文摘D velocity images of the crust and upper mantle in the Tianshan are established by means of seismic tomograghy. From the results, some understanding can be achieved as follows: (1) The northern and central parts of the Tianshan are the uplifted areas with high velocities. The low velocity areas in front of the northern and southern flanks of the Tianshan are formed by the southern margin of the Junggar Basin, Turpan Basin, Kuqa depression, Kalpin fault block and Kaxgar depression. The Ili Basin and the western Kunlun appear as intracrustal stable high velocity blocks, while the Bachu uplift extends down to the crustal bottom. Along the main peaks of the Tianshan and Mt. Kongur of the western Kunlun, the Moho depresses on a great scale to form five large low velocity areas. (2) In the northern Tianshan snd western Junggar Basin, the lithosphere is thicker and features a high velocity probably with an asthenolith layer existing on the top of the upper mantle.
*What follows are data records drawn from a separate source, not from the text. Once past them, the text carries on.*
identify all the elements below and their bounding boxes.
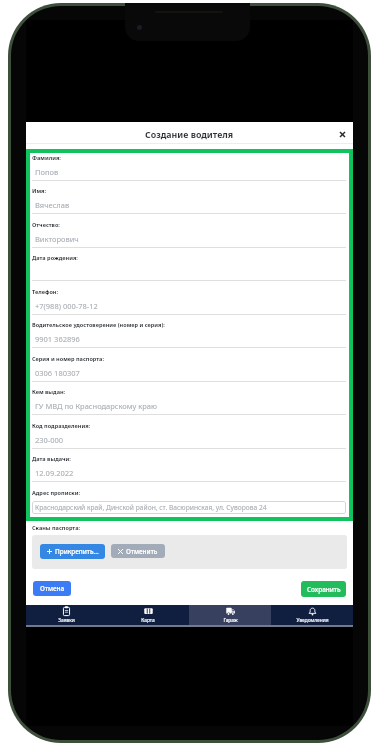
staticText: Код подразделения: [32,422,91,430]
staticText: Телефон: [32,288,59,296]
button[interactable] [32,264,346,281]
button[interactable]: Прикрепить... [40,544,105,559]
staticText: 0306 180307 [35,368,80,378]
staticText: Отменить [126,547,158,556]
staticText: Попов [35,167,59,177]
staticText: Создание водителя [145,129,234,141]
button[interactable]: 230-000 [32,432,346,449]
button[interactable]: Гараж [189,605,271,625]
staticText: Дата выдачи: [32,455,71,463]
button[interactable]: Вячеслав [32,197,346,214]
button[interactable]: 0306 180307 [32,365,346,382]
staticText: Имя: [32,187,46,195]
button[interactable]: +7(988) 000-78-12 [32,298,346,315]
staticText: Вячеслав [35,200,70,210]
button[interactable]: Карта [107,605,189,625]
staticText: Сохранить [307,585,341,594]
staticText: Водительское удостоверение (номер и сери… [32,321,165,329]
button[interactable]: Краснодарский край, Динской район, ст. В… [32,501,346,514]
staticText: Серия и номер паспорта: [32,355,104,363]
staticText: Отчество: [32,221,60,229]
staticText: Дата рождения: [32,254,78,262]
button[interactable]: Заявки [26,605,107,625]
staticText: 230-000 [35,435,64,445]
staticText: Заявки [58,617,75,624]
button[interactable]: Викторович [32,231,346,248]
button[interactable]: Сохранить [301,581,346,597]
staticText: Прикрепить... [55,547,99,556]
staticText: Краснодарский край, Динской район, ст. В… [35,503,267,512]
staticText: +7(988) 000-78-12 [35,301,98,311]
staticText: Викторович [35,234,79,244]
staticText: ГУ МВД по Краснодарскому краю [35,401,158,411]
button[interactable]: 12.09.2022 [32,465,346,482]
button[interactable]: ГУ МВД по Краснодарскому краю [32,398,346,415]
staticText: Сканы паспорта: [32,524,81,532]
button[interactable]: Отмена [33,581,71,596]
button[interactable]: Закрыть [334,126,351,143]
button[interactable]: Попов [32,164,346,181]
button[interactable]: 9901 362896 [32,331,346,348]
button[interactable]: Уведомления [271,605,353,625]
staticText: Адрес прописки: [32,489,81,497]
staticText: Отмена [40,584,65,593]
staticText: Кем выдан: [32,388,66,396]
staticText: 12.09.2022 [35,468,74,478]
staticText: Уведомления [296,617,329,624]
staticText: 9901 362896 [35,334,80,344]
staticText: Карта [141,617,155,624]
staticText: Гараж [223,617,238,624]
button[interactable]: Отменить [111,544,165,558]
staticText: Фамилия: [32,154,61,162]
In the southern Tianshan, the feature of the lithosphere is not very clear, and the existence of a comic low velocity block between 120-280 km depth in the Kaxgar area is presumably related with the upwelling of astenolith from the upper mantle. (3) Some relation does exist between velocity structures and seismic activities, especially those gradient belts between the low velocity zone in the upper crust and the low velocity zone in the lower crust may be the tectonic positions for the preparation of moderate-strong earthquakes. (4) Seismically active areas on the northern and southern flanks of the Tianshan are locations with most inhomogeneous crustal media and welldeveloped deep faults. Fractures or interlayer-gliding are very likely to occur under the action of tectonic forces and thus to induce earthquakes in these areas.